## Action item
Restate word for word every line from the top of the data below down through the line that holds "an outdoor shower.".
** Opening Available records block **
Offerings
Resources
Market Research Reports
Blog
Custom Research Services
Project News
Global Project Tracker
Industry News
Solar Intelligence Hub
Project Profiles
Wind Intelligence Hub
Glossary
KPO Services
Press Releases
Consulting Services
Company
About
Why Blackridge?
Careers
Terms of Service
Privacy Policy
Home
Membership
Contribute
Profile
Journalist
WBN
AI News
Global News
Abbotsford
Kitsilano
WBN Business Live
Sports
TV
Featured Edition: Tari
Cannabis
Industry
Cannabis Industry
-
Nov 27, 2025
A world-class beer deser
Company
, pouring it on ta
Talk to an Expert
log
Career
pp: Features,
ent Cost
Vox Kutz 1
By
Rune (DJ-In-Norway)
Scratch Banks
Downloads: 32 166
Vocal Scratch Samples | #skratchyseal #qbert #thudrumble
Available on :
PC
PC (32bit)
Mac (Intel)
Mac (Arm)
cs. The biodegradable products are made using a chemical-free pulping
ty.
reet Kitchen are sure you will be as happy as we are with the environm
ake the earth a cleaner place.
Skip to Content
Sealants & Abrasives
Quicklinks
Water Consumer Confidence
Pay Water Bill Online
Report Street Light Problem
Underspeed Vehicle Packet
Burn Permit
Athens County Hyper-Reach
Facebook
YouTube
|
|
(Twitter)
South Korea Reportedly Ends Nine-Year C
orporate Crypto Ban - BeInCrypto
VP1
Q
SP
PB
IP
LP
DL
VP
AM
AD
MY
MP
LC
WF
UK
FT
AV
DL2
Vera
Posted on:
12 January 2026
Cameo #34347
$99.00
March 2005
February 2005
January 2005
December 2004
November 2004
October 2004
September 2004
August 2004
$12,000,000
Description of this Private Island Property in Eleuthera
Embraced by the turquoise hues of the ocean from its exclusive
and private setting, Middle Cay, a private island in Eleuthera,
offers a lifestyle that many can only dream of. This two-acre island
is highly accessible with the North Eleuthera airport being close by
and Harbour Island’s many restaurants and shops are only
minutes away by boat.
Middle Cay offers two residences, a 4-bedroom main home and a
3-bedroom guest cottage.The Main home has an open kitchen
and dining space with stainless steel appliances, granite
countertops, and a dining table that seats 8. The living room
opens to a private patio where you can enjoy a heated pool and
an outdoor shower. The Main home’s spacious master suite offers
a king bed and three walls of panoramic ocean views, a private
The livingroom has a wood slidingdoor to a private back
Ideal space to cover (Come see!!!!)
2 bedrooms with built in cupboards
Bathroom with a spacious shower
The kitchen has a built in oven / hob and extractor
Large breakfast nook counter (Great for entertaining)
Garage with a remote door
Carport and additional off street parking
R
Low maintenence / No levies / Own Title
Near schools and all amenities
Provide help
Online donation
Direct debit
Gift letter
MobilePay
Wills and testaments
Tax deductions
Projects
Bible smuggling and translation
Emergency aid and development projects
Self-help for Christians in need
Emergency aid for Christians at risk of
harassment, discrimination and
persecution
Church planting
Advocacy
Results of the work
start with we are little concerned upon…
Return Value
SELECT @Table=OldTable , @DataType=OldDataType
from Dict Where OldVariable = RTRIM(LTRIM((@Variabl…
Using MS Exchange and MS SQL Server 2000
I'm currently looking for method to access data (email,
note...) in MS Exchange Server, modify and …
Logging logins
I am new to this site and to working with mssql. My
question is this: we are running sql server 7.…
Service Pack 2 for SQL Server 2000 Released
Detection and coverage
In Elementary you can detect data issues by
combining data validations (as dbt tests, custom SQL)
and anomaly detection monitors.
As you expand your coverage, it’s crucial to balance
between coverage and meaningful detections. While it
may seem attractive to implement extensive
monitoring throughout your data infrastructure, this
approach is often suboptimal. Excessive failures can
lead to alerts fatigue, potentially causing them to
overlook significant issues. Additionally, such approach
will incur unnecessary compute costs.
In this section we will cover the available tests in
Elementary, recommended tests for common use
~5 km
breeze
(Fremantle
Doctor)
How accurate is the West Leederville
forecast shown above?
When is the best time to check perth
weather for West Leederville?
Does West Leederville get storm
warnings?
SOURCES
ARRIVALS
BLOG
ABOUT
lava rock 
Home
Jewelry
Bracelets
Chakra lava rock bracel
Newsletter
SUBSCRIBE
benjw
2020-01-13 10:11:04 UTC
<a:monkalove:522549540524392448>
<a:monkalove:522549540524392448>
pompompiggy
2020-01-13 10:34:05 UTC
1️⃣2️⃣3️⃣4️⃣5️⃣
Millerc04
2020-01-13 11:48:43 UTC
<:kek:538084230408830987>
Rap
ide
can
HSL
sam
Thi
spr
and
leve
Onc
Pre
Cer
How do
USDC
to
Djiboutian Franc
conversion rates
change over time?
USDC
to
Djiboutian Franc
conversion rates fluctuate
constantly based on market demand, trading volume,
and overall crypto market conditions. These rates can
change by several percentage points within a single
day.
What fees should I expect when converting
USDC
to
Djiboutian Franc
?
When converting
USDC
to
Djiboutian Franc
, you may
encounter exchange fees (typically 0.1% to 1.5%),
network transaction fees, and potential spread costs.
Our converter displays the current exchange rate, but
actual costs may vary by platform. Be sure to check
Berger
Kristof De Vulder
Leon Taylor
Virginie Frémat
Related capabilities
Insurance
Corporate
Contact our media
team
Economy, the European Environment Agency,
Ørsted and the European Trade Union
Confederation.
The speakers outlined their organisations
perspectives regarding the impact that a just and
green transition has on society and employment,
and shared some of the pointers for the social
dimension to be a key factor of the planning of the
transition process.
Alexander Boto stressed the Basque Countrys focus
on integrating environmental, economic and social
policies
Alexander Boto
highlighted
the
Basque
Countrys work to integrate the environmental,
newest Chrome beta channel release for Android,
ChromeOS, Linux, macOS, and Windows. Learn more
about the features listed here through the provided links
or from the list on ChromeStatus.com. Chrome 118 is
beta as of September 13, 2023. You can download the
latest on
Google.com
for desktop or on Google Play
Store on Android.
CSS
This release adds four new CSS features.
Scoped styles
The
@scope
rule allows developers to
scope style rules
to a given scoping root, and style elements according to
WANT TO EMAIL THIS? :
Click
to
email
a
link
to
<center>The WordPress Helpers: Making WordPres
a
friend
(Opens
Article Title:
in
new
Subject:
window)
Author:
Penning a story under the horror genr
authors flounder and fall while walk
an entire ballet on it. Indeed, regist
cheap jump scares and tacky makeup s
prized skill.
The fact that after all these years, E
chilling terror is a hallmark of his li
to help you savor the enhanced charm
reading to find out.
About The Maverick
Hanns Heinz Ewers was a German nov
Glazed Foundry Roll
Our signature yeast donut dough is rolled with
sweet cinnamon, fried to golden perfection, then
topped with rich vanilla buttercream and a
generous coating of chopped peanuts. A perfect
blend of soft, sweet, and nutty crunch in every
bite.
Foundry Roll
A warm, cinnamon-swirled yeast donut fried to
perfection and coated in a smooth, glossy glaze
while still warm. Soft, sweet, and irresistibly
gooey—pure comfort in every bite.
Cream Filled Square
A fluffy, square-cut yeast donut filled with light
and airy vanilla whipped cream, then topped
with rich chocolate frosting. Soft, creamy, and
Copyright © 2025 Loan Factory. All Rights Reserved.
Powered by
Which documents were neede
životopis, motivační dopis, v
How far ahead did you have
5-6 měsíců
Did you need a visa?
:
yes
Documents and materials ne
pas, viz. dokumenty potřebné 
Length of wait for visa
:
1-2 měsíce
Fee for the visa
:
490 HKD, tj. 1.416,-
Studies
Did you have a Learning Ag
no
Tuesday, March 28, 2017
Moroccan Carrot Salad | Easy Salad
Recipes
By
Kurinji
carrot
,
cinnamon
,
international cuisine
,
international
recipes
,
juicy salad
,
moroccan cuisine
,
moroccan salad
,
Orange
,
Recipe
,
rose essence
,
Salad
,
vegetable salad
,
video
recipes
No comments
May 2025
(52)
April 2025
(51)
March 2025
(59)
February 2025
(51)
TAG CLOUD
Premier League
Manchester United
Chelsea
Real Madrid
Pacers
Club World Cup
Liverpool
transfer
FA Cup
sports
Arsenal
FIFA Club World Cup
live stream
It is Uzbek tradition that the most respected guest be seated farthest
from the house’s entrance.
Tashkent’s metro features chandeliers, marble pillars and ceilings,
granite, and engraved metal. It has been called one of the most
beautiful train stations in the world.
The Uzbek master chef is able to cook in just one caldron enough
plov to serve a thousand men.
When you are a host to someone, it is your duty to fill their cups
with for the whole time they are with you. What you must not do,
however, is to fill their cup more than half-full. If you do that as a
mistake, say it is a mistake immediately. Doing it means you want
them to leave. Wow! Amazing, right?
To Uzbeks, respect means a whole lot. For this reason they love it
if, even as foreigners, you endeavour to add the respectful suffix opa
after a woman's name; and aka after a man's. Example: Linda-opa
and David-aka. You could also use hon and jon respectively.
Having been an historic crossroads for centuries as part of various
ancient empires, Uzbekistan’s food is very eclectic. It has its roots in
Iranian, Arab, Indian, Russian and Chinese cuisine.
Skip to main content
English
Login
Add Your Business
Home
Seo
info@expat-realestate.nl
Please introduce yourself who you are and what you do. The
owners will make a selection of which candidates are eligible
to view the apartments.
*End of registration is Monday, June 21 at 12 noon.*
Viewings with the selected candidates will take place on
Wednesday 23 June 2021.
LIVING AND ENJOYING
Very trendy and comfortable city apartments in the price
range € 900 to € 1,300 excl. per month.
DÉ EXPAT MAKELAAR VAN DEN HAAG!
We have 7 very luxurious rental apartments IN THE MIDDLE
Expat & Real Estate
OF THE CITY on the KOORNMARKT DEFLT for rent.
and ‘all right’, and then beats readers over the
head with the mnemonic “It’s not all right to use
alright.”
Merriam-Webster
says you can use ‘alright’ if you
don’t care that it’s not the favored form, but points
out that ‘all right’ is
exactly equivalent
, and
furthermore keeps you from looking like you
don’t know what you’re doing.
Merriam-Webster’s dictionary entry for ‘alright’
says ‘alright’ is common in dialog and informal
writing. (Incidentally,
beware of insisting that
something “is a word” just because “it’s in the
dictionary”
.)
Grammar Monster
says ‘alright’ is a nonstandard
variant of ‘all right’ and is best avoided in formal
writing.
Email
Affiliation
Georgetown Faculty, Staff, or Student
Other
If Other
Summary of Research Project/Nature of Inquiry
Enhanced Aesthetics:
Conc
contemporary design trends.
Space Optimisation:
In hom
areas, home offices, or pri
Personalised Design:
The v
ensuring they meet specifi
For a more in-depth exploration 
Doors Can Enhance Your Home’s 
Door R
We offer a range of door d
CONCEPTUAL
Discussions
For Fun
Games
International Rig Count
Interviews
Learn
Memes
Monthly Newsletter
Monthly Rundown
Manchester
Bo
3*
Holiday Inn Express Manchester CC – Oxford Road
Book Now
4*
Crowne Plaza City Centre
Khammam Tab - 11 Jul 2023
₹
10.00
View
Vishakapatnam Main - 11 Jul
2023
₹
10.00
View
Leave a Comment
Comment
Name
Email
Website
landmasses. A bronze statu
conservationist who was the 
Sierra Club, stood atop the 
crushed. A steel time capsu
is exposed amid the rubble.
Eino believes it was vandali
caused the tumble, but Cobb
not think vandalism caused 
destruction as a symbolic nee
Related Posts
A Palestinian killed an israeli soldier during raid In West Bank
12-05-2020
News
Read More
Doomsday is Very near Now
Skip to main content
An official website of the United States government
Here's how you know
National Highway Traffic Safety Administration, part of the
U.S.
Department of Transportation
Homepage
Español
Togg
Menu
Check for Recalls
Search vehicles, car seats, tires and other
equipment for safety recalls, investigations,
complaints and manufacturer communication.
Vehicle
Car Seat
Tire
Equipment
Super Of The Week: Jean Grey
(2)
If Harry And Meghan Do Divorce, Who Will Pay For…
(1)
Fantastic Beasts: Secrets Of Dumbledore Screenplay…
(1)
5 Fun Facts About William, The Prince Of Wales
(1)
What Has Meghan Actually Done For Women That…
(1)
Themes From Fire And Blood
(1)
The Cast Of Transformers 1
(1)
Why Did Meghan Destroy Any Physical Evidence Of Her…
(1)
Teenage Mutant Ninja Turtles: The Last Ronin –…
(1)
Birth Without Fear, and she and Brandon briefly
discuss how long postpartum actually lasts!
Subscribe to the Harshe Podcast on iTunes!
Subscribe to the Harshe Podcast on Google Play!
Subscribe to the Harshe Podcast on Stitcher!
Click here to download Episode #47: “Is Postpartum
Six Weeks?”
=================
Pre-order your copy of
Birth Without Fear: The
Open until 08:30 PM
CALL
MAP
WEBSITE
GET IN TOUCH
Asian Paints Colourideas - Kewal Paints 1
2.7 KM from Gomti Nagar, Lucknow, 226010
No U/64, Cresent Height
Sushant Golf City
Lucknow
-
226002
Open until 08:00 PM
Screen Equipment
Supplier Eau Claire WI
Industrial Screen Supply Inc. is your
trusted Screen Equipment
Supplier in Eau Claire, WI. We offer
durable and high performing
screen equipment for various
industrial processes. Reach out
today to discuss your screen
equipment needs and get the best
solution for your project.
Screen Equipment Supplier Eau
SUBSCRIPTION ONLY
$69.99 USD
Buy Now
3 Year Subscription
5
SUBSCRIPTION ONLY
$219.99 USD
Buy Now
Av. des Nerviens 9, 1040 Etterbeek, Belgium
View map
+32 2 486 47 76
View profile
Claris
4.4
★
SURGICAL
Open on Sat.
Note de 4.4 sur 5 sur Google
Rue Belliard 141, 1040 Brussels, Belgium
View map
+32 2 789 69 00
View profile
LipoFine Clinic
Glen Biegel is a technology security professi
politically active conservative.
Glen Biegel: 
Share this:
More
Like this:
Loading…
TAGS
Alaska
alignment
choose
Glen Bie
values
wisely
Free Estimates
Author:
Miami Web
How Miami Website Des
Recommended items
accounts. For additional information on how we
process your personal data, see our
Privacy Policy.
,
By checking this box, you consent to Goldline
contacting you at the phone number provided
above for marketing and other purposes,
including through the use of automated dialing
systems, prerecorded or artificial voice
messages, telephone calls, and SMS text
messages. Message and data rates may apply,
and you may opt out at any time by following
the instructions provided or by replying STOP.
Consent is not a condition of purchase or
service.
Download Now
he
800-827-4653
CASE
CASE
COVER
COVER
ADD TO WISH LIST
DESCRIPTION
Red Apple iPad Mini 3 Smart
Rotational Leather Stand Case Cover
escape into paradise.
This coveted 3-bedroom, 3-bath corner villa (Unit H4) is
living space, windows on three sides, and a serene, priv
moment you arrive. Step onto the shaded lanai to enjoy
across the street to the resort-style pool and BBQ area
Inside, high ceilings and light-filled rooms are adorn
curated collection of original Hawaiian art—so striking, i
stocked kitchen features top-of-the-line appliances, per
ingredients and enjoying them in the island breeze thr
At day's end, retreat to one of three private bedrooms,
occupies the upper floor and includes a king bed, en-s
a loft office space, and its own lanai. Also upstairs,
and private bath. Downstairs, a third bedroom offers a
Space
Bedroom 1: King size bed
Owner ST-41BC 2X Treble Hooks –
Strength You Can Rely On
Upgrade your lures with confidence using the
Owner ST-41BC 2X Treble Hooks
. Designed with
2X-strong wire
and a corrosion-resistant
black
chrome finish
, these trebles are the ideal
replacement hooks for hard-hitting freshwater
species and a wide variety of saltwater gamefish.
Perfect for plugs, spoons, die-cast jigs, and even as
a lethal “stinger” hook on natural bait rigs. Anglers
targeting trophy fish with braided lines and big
** Closing Available records block **
## Task solution
Offerings
Resources
Market Research Reports
Blog
Custom Research Services
Project News
Global Project Tracker
Industry News
Solar Intelligence Hub
Project Profiles
Wind Intelligence Hub
Glossary
KPO Services
Press Releases
Consulting Services
Company
About
Why Blackridge?
Careers
Terms of Service
Privacy Policy
Home
Membership
Contribute
Profile
Journalist
WBN
AI News
Global News
Abbotsford
Kitsilano
WBN Business Live
Sports
TV
Featured Edition: Tari
Cannabis
Industry
Cannabis Industry
-
Nov 27, 2025
A world-class beer deser
Company
, pouring it on ta
Talk to an Expert
log
Career
pp: Features,
ent Cost
Vox Kutz 1
By
Rune (DJ-In-Norway)
Scratch Banks
Downloads: 32 166
Vocal Scratch Samples | #skratchyseal #qbert #thudrumble
Available on :
PC
PC (32bit)
Mac (Intel)
Mac (Arm)
cs. The biodegradable products are made using a chemical-free pulping
ty.
reet Kitchen are sure you will be as happy as we are with the environm
ake the earth a cleaner place.
Skip to Content
Sealants & Abrasives
Quicklinks
Water Consumer Confidence
Pay Water Bill Online
Report Street Light Problem
Underspeed Vehicle Packet
Burn Permit
Athens County Hyper-Reach
Facebook
YouTube
|
|
(Twitter)
South Korea Reportedly Ends Nine-Year C
orporate Crypto Ban - BeInCrypto
VP1
Q
SP
PB
IP
LP
DL
VP
AM
AD
MY
MP
LC
WF
UK
FT
AV
DL2
Vera
Posted on:
12 January 2026
Cameo #34347
$99.00
March 2005
February 2005
January 2005
December 2004
November 2004
October 2004
September 2004
August 2004
$12,000,000
Description of this Private Island Property in Eleuthera
Embraced by the turquoise hues of the ocean from its exclusive
and private setting, Middle Cay, a private island in Eleuthera,
offers a lifestyle that many can only dream of. This two-acre island
is highly accessible with the North Eleuthera airport being close by
and Harbour Island’s many restaurants and shops are only
minutes away by boat.
Middle Cay offers two residences, a 4-bedroom main home and a
3-bedroom guest cottage.The Main home has an open kitchen
and dining space with stainless steel appliances, granite
countertops, and a dining table that seats 8. The living room
opens to a private patio where you can enjoy a heated pool and
an outdoor shower. The Main home’s spacious master suite offers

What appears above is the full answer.